In the “Kettle of Gruel” torture, in a pot of gruel an offender’s skull was to be cut open and with a pair of tongs, a heated iron ball was thrown into it. Thereby the brains were allowed to boil.
The “Sea-shell tonsure” implied an incision first made through the skin beginning on either side of the upper lip and continued by the roots of the ears and then round the neck.
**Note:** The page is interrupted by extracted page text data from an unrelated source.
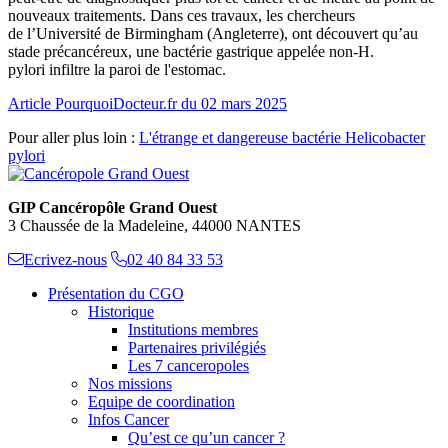
nouveaux traitements. Dans ces travaux, les chercheurs
de l’Université de Birmingham (Angleterre), ont découvert qu’au
stade précancéreux, une bactérie gastrique appelée non-H.
pylori infiltre la paroi de l'estomac.
Article PourquoiDocteur.fr du 02 mars 2025
Pour aller plus loin :
L'étrange et dangereuse bactérie Helicobacter
pylori
GIP Cancéropôle Grand Ouest
3 Chaussée de la Madeleine, 44000 NANTES
Ecrivez-nous
02 40 84 33 53
Présentation du CGO
Historique
Institutions membres
Partenaires privilégiés
Les 7 canceropoles
Nos missions
Equipe de coordination
Infos Cancer
Qu’est ce qu’un cancer ?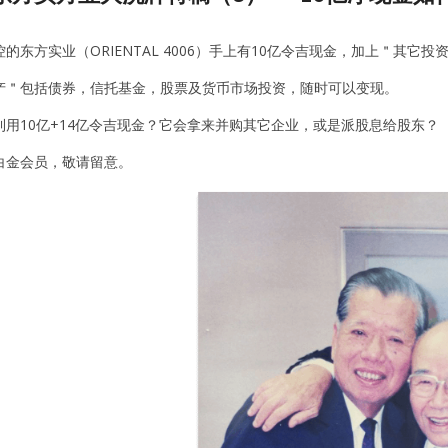
的东方实业（ORIENTAL 4006）手上有10亿令吉现金，加上＂其它
产＂包括债券，信托基金，股票及货币市场投资，随时可以变现。
利用10亿+14亿令吉现金？它会拿来并购其它企业，或是派股息给股东？
白金会员，敬请留意。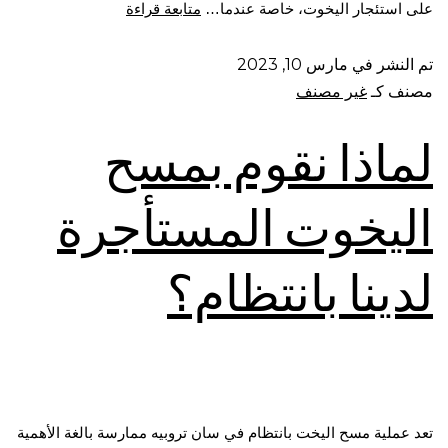
على استئجار اليخوت، خاصة عندما…
متابعة قراءة
تم النشر في
مارس 10, 2023
مصنف كـ
غير مصنف
لماذا نقوم بمسح
اليخوت المستأجرة
لدينا بانتظام؟
تعد عملية مسح اليخت بانتظام في سان تروبيه ممارسة بالغة الأهمية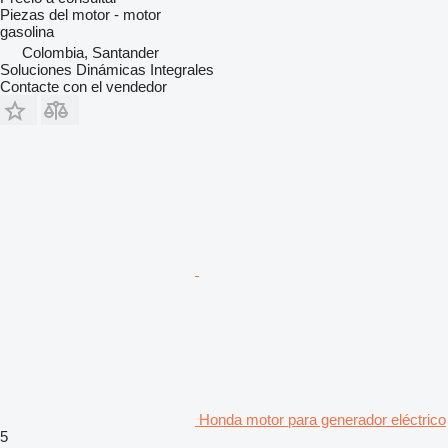
Piezas del motor - motor
gasolina
Colombia, Santander
Soluciones Dinámicas Integrales
Contacte con el vendedor
Honda motor para generador eléctrico
5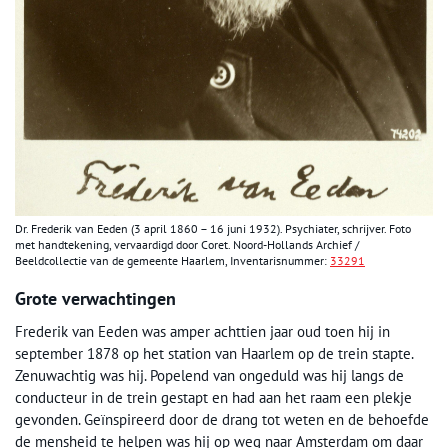
Dr. Frederik van Eeden (3 april 1860 – 16 juni 1932). Psychiater, schrijver. Foto
met handtekening, vervaardigd door Coret. Noord-Hollands Archief /
Beeldcollectie van de gemeente Haarlem,
Inventarisnummer:
33291
Grote verwachtingen
Frederik van Eeden was amper achttien jaar oud toen hij in
september 1878 op het station van Haarlem op de trein stapte.
Zenuwachtig was hij. Popelend van ongeduld was hij langs de
conducteur in de trein gestapt en had aan het raam een plekje
gevonden. Geïnspireerd door de drang tot weten en de behoefde
de mensheid te helpen was hij op weg naar Amsterdam om daar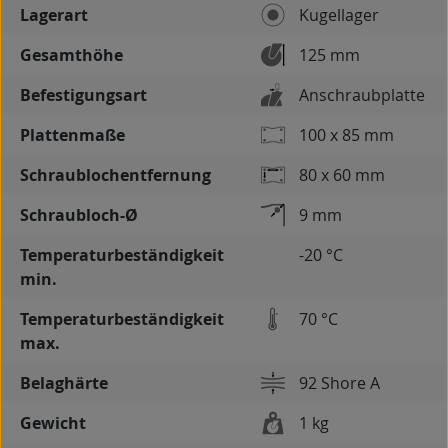
Lagerart
Kugellager
Gesamthöhe
125 mm
Befestigungsart
Anschraubplatte
Plattenmaße
100 x 85 mm
Schraublochentfernung
80 x 60 mm
Schraubloch-Ø
9 mm
Temperaturbeständigkeit
-20 °C
min.
Temperaturbeständigkeit
70 °C
max.
Belaghärte
92 Shore A
Gewicht
1 kg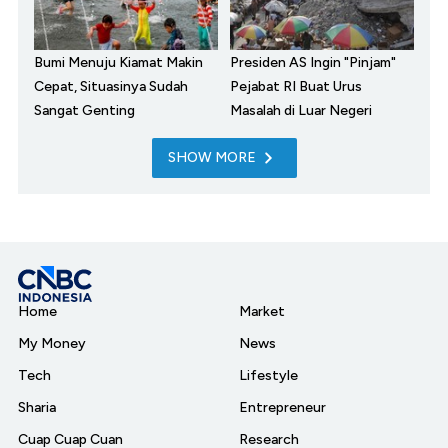
Bumi Menuju Kiamat Makin
Presiden AS Ingin "Pinjam"
Cepat, Situasinya Sudah
Pejabat RI Buat Urus
Sangat Genting
Masalah di Luar Negeri
SHOW MORE
Home
Market
My Money
News
Tech
Lifestyle
Sharia
Entrepreneur
Cuap Cuap Cuan
Research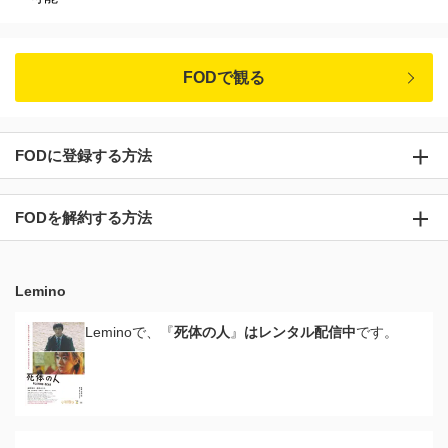
FODで観る
FODに登録する方法
FODを解約する方法
Lemino
Leminoで、『
死体の人
』
はレンタル配信中
です。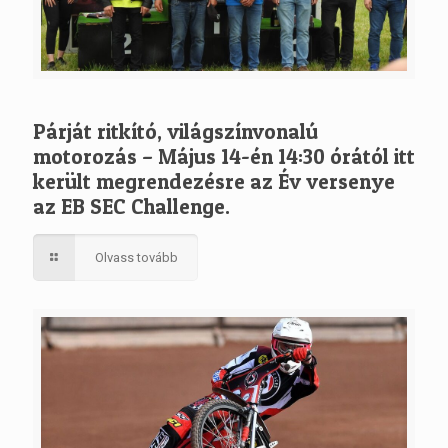
Párját ritkító, világszínvonalú
motorozás – Május 14-én 14:30 órától itt
került megrendezésre az Év versenye
az EB SEC Challenge.
Olvass tovább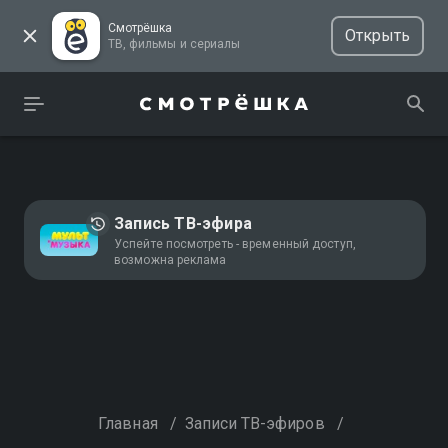
Смотрёшка
Открыть
ТВ, фильмы и сериалы
Запись ТВ-эфира
Успейте посмотреть - временный доступ,
возможна реклама
Главная
/
Записи ТВ-эфиров
/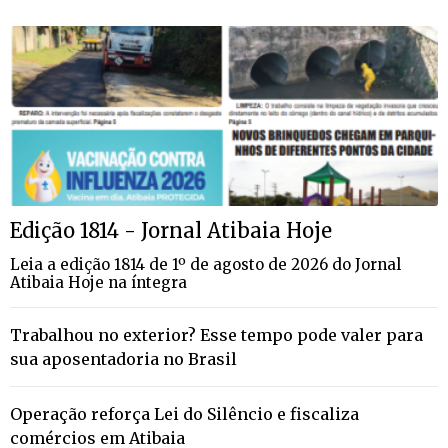
Edição 1814 - Jornal Atibaia Hoje
Leia a edição 1814 de 1º de agosto de 2026 do Jornal
Atibaia Hoje na íntegra
Trabalhou no exterior? Esse tempo pode valer para
sua aposentadoria no Brasil
Operação reforça Lei do Silêncio e fiscaliza
comércios em Atibaia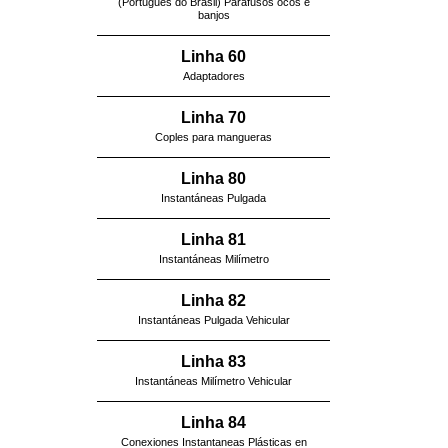
(Português do Brasil) Parafusos ocos e
banjos
Linha 60
Adaptadores
Linha 70
Coples para mangueras
Linha 80
Instantáneas Pulgada
Linha 81
Instantáneas Milímetro
Linha 82
Instantáneas Pulgada Vehicular
Linha 83
Instantáneas Milímetro Vehicular
Linha 84
Conexiones Instantaneas Plásticas en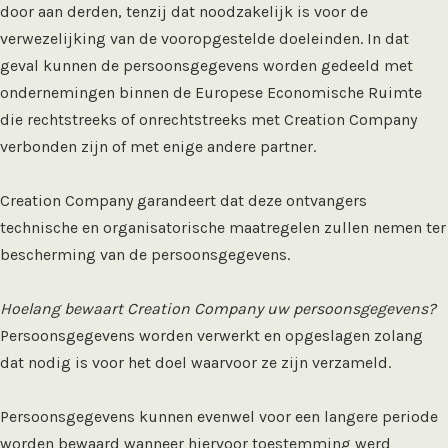
door aan derden, tenzij dat noodzakelijk is voor de
verwezelijking van de vooropgestelde doeleinden. In dat
geval kunnen de persoonsgegevens worden gedeeld met
ondernemingen binnen de Europese Economische Ruimte
die rechtstreeks of onrechtstreeks met Creation Company
verbonden zijn of met enige andere partner.
Creation Company garandeert dat deze ontvangers
technische en organisatorische maatregelen zullen nemen ter
bescherming van de persoonsgegevens.
Hoelang bewaart Creation Company uw persoonsgegevens?
Persoonsgegevens worden verwerkt en opgeslagen zolang
dat nodig is voor het doel waarvoor ze zijn verzameld.
Persoonsgegevens kunnen evenwel voor een langere periode
worden bewaard wanneer hiervoor toestemming werd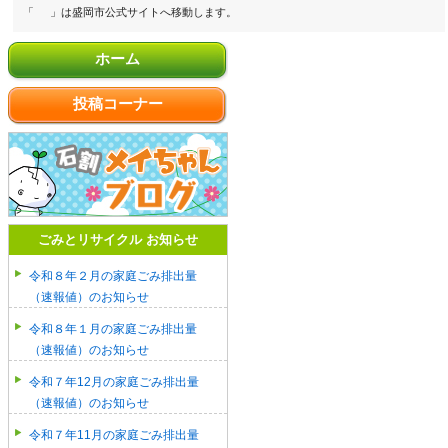
「
」は盛岡市公式サイトへ移動します。
ホーム
投稿コーナー
ごみとリサイクル お知らせ
令和８年２月の家庭ごみ排出量
（速報値）のお知らせ
令和８年１月の家庭ごみ排出量
（速報値）のお知らせ
令和７年12月の家庭ごみ排出量
（速報値）のお知らせ
令和７年11月の家庭ごみ排出量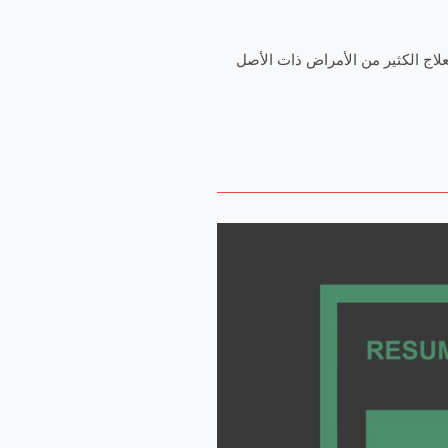
لاج الكثير من الأمراض ذات الأصل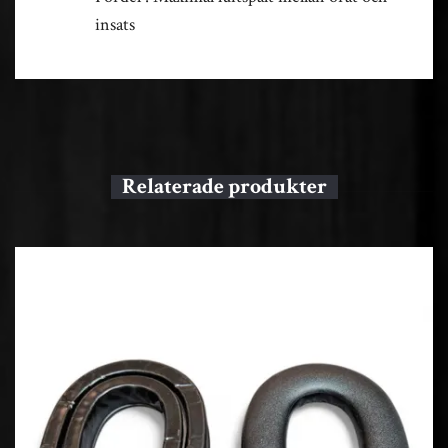
insats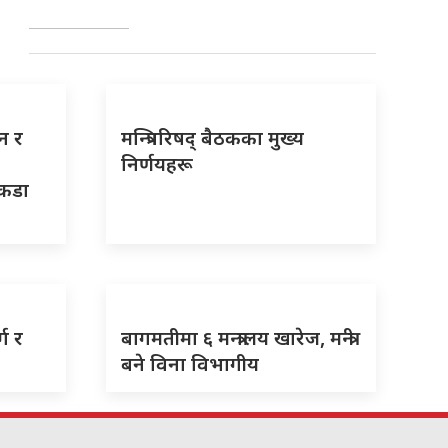
न र
मन्त्रिपरिषद् बैठकका मुख्य
निर्णयहरू
 कडा
ग र
बागमतीमा ६ मन्त्रालय खारेज, मन्त्री
बने विना विभागीय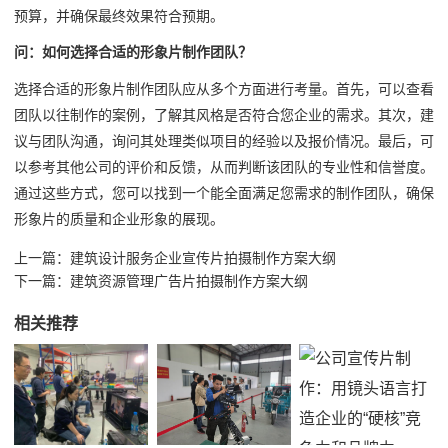
预算，并确保最终效果符合预期。
问：如何选择合适的形象片制作团队？
选择合适的形象片制作团队应从多个方面进行考量。首先，可以查看
团队以往制作的案例，了解其风格是否符合您企业的需求。其次，建
议与团队沟通，询问其处理类似项目的经验以及报价情况。最后，可
以参考其他公司的评价和反馈，从而判断该团队的专业性和信誉度。
通过这些方式，您可以找到一个能全面满足您需求的制作团队，确保
形象片的质量和企业形象的展现。
上一篇：
建筑设计服务企业宣传片拍摄制作方案大纲
下一篇：
建筑资源管理广告片拍摄制作方案大纲
相关推荐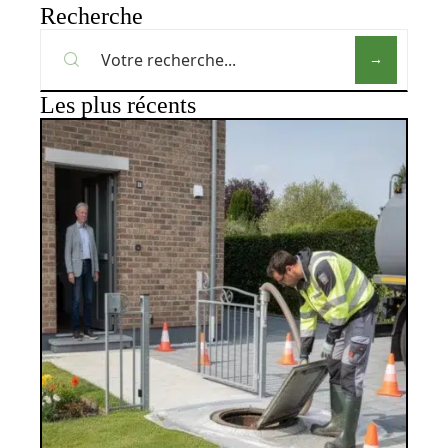
Recherche
Les plus récents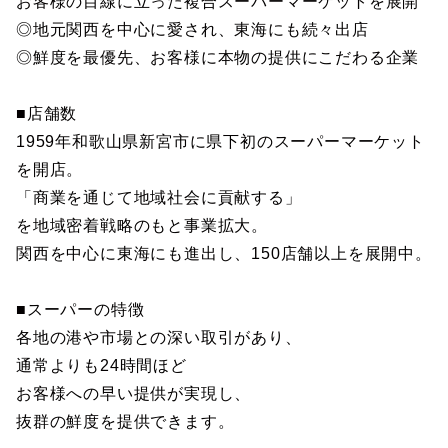
お客様の目線に立った複合スーパーマーケットを展開
◎地元関西を中心に愛され、東海にも続々出店
◎鮮度を最優先、お客様に本物の提供にこだわる企業
■店舗数
1959年和歌山県新宮市に県下初のスーパーマーケット
を開店。
「商業を通じて地域社会に貢献する」
を地域密着戦略のもと事業拡大。
関西を中心に東海にも進出し、150店舗以上を展開中。
■スーパーの特徴
各地の港や市場との深い取引があり、
通常よりも24時間ほど
お客様への早い提供が実現し、
抜群の鮮度を提供できます。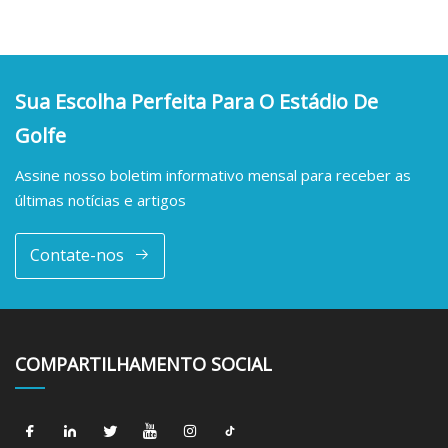
Sua Escolha Perfeita Para O Estádio De
Golfe
Assine nosso boletim informativo mensal para receber as
últimas notícias e artigos
Contate-nos
COMPARTILHAMENTO SOCIAL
All the hair was drawn together by a stick until it had raised the scalp. Then the dome of the skull was rubbed with coarse gravel and washed to get the shape of a polished seashell.
The “Rahu mouth” was another type of torture. The offender’s mouth was kept open by means of a peg and burnt inside it. The teeth were scooped out so that blood gushed out and filled the mouth.
In the “Wreath of Flame”, the entire body was enveloped in cloth, which had been doused with oil and then it was set on fire.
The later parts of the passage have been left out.